- FAQ - 2011-03-25
This page is published periodically on the Scholarly HTML website here: http://scholarlyhtml.org/faq/
You can edit it here: http://okfnpad.org/schtml-faqs
(Where things aren’t clear please ask a clarifying question, as per the Socratic Method http://en.wikipedia.org/wiki/Socratic_Method as this will help expose missing concepts or implicit, but dubious, assumptions.)
Q: Does ScHTML have a blog and/or Twitter feed?

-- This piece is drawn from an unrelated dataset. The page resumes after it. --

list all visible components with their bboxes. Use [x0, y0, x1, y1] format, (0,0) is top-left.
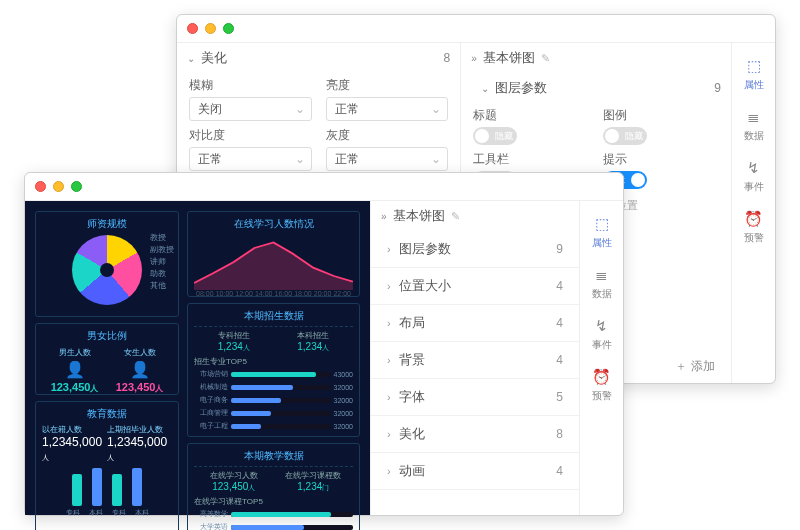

The current bloggers are (at least):
- 2011-03-04 peter murray-rust: Scholarly HTML: hackfest and visit of Peter Sefton and Martin Fenner http://blogs.ch.cam.ac.uk/pmr/2011/03/04/scholarly-html-hackfest-and-visit-of-peter-sefton-and-martin-fenner/
- 2011-03-07 martin fenner: http://blogs.plos.org/mfenner/2011/03/07/the-trouble-with-bibliographies/
- 2011-03-09 peter sefton: Hacking towards Scholarly HTML http://ptsefton.com/2011/03/09/hacking-towards-scholarly-html.htm
- 2011-03-11 claudia koltzenburg: “HTML is completely suitable for all forms of modern scientific publication” finds pmr http://blogs.ch.cam.ac.uk/pmr… http://friendfeed.com/claudiakoltzenburg/a4e61e20/html-is-completely-suitable-for-all-forms-of
- 2011-03-15 martin fenner: http://blogs.plos.org/mfenner/2011/03/15/discussing-science-with-microformats/ (one part of “There is currently no standard microformat for scholarly citations” links to http://blogs.ch.cam.ac.uk/pmr/2011/03/14/scholarly-html-%E2%80%93-major-progress/ )
- 2011-03-15 chris tennant: “Scholarly” HTML http://blog.libraryjournal.com/tennantdigitallibraries/2011/03/15/scholarly-html/
- 2011-03-17 peter sefton: Scholarly HTML: Fraglets of progress, http://ptsefton.com/2011/03/18/scholarly-html-fraglets-of-progress.htm
- 2011-03-18 peter murray-rust: Things that Scholarly HTMLers do, http://blogs.ch.cam.ac.uk/pmr/2011/03/18/things-that-scholarly-htmlers-do/
- 2011-03-19 martin fenner: A very brief history of Scholarly HTML http://blogs.plos.org/mfenner/2011/03/19/a-very-brief-history-of-scholarly-html/
- [please add if you HAVE blogged about #scholarlyhtml]
The twitter tag is #scholarlyhtml
Q. Who are the end-users/author-readers/literate agents of ScHTML?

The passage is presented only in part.